About KalVista Pharmaceuticals, Inc.

KalVista Pharmaceuticals, Inc. is a global pharmaceutical company focused on the development and delivery of oral medicines for diseases with significant unmet need, with an initial focus on hereditary angioedema (HAE). The company disclosed positive phase 3 data for the KONFIDENT trial for its oral, on-demand therapy sebetralstat in February 2024 and submitted an NDA with the FDA in June 2024. KalVista expects to file for approval in the U.K., Europe and Japan later in 2024.

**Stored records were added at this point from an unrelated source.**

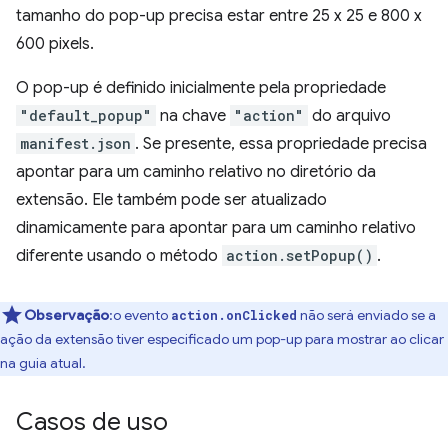
tamanho do pop-up precisa estar entre 25 x 25 e 800 x
600 pixels.
O pop-up é definido inicialmente pela propriedade
"default_popup"
na chave
"action"
do arquivo
manifest.json
. Se presente, essa propriedade precisa
apontar para um caminho relativo no diretório da
extensão. Ele também pode ser atualizado
dinamicamente para apontar para um caminho relativo
diferente usando o método
action.setPopup()
.
Observação
:o evento
não será enviado se a
action.onClicked
ação da extensão tiver especificado um pop-up para mostrar ao clicar
na guia atual.
Casos de uso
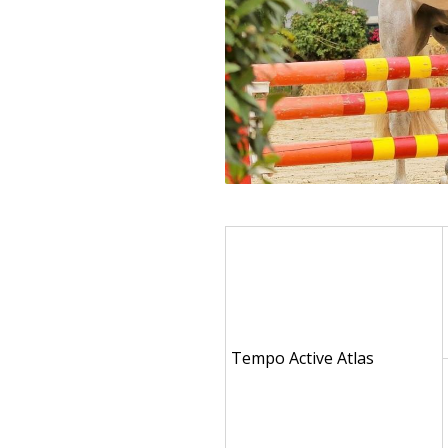
Tempo Active Atlas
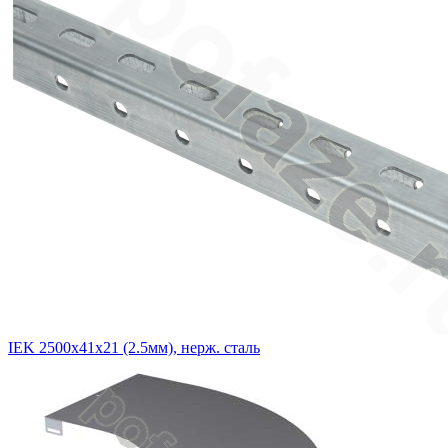
IEK 2500х41х21 (2.5мм), нерж. сталь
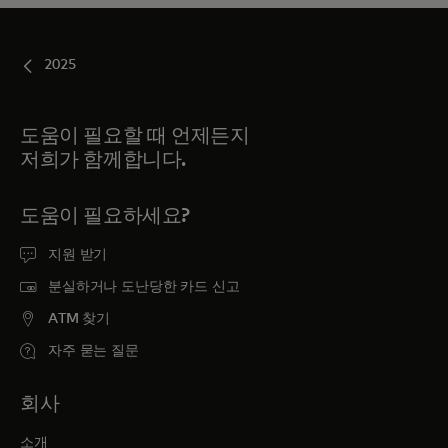
2025
도움이 필요할 때 언제든지
저희가 함께합니다.
도움이 필요하세요?
지원 받기
분실하거나 도난당한 카드 신고
ATM 찾기
자주 묻는 질문
회사
소개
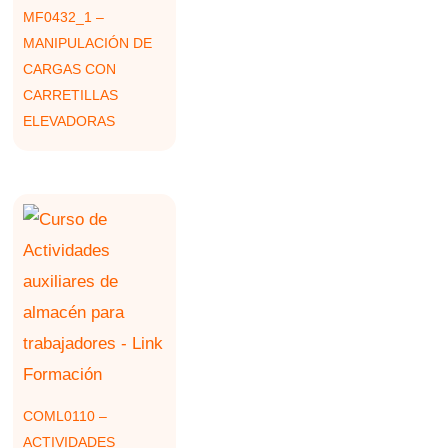
MF0432_1 –
MANIPULACIÓN DE
CARGAS CON
CARRETILLAS
ELEVADORAS
COML0110 –
ACTIVIDADES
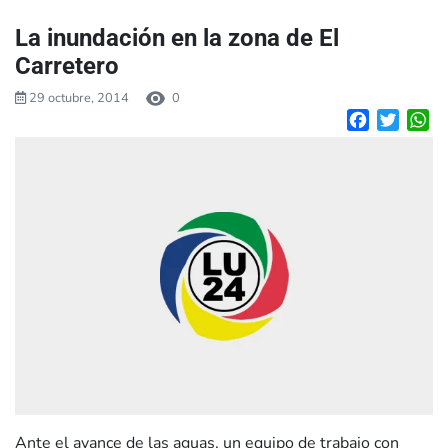
La inundación en la zona de El
Carretero
29 octubre, 2014
0
Facebook
Twitte
W
Ante el avance de las aguas, un equipo de trabajo con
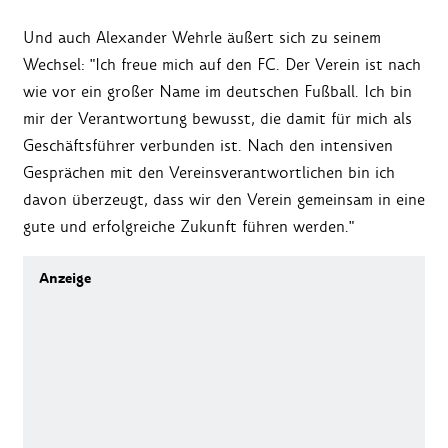
Und auch Alexander Wehrle äußert sich zu seinem
Wechsel: "Ich freue mich auf den FC. Der Verein ist nach
wie vor ein großer Name im deutschen Fußball. Ich bin
mir der Verantwortung bewusst, die damit für mich als
Geschäftsführer verbunden ist. Nach den intensiven
Gesprächen mit den Vereinsverantwortlichen bin ich
davon überzeugt, dass wir den Verein gemeinsam in eine
gute und erfolgreiche Zukunft führen werden."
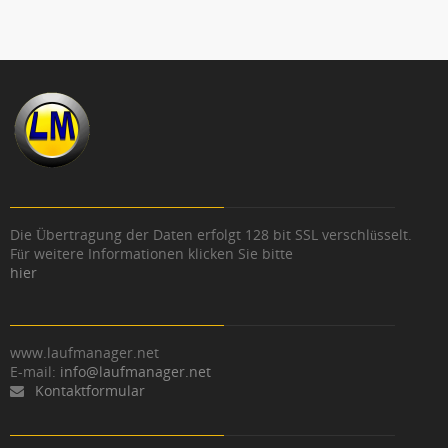
Die Übertragung der Daten erfolgt 128 bit SSL verschlüsselt.
Für weitere Informationen klicken Sie bitte
hier
www.laufmanager.net
E-mail:
info@laufmanager.net
Kontaktformular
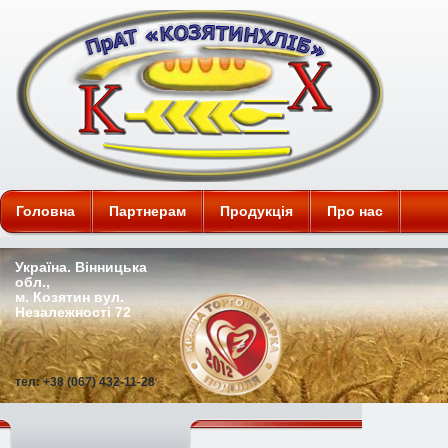
ПАТ "Козятинхліб"
Головна
Партнерам
Продукція
Про нас
Україна. Вінницька
обл.,
м. Козятин вул.
Незалежності 72
тел: +38 (067) 432-11-28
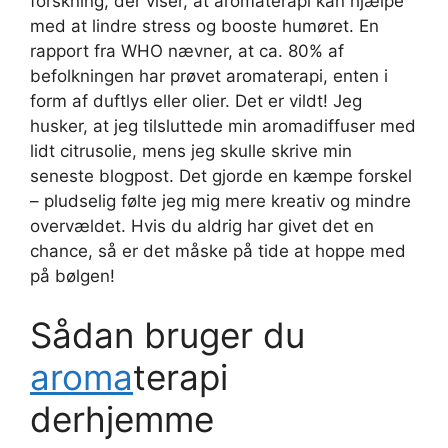
forskning, der viser, at aromaterapi kan hjælpe
med at lindre stress og booste humøret. En
rapport fra WHO nævner, at ca. 80% af
befolkningen har prøvet aromaterapi, enten i
form af duftlys eller olier. Det er vildt! Jeg
husker, at jeg tilsluttede min aromadiffuser med
lidt citrusolie, mens jeg skulle skrive min
seneste blogpost. Det gjorde en kæmpe forskel
– pludselig følte jeg mig mere kreativ og mindre
overvældet. Hvis du aldrig har givet det en
chance, så er det måske på tide at hoppe med
på bølgen!
Sådan bruger du
aroma
terapi
derhjemme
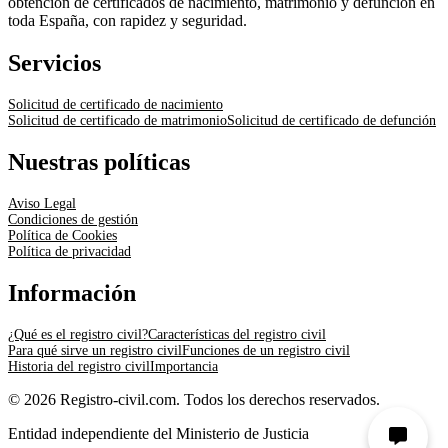
obtención de certificados de nacimiento, matrimonio y defunción en
toda España, con rapidez y seguridad.
Servicios
Solicitud de certificado de nacimiento
Solicitud de certificado de matrimonio
Solicitud de certificado de defunción
Nuestras políticas
Aviso Legal
Condiciones de gestión
Política de Cookies
Política de privacidad
Información
¿Qué es el registro civil?
Características del registro civil
Para qué sirve un registro civil
Funciones de un registro civil
Historia del registro civil
Importancia
© 2026 Registro-civil.com. Todos los derechos reservados.
Entidad independiente del Ministerio de Justicia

KalVista has an R&D team with an established track record in the pharmaceutical development of small molecule protease inhibitors, world-leading expertise in the role of plasma kallikrein in disease, and a management team with the capability to bring small molecules through the clinic to commercialization. Listed on the Nasdaq Global Market, our headquarters is located in Cambridge, MA with additional offices and laboratories in Salisbury, U.K.; Zug, Switzerland; Tokyo, Japan and Salt Lake City, UT.

About the Role:

As the Senior/Executive Director, Scientific Communications, you will be a key member of the Medical Affairs team. You will lead and be accountable for innovative, competitive, and impactful medical communications over the life cycle of assets. This position will be accountable for the development and delivery of end-to-end communication strategies, in close alignment with product-specific communication objectives, Scientific Platform, and Integrated Medical Communication Plan, resulting in collateral materials to support internal and external needs, outreach, and education. Additional key duties include the planning and execution of relevant communication tactics for the assigned therapeutic area, including the development of scientific slide decks, field medical materials, training curriculum & content, Medical Symposia and Congress materials in collaboration with other medical and cross-functional colleagues.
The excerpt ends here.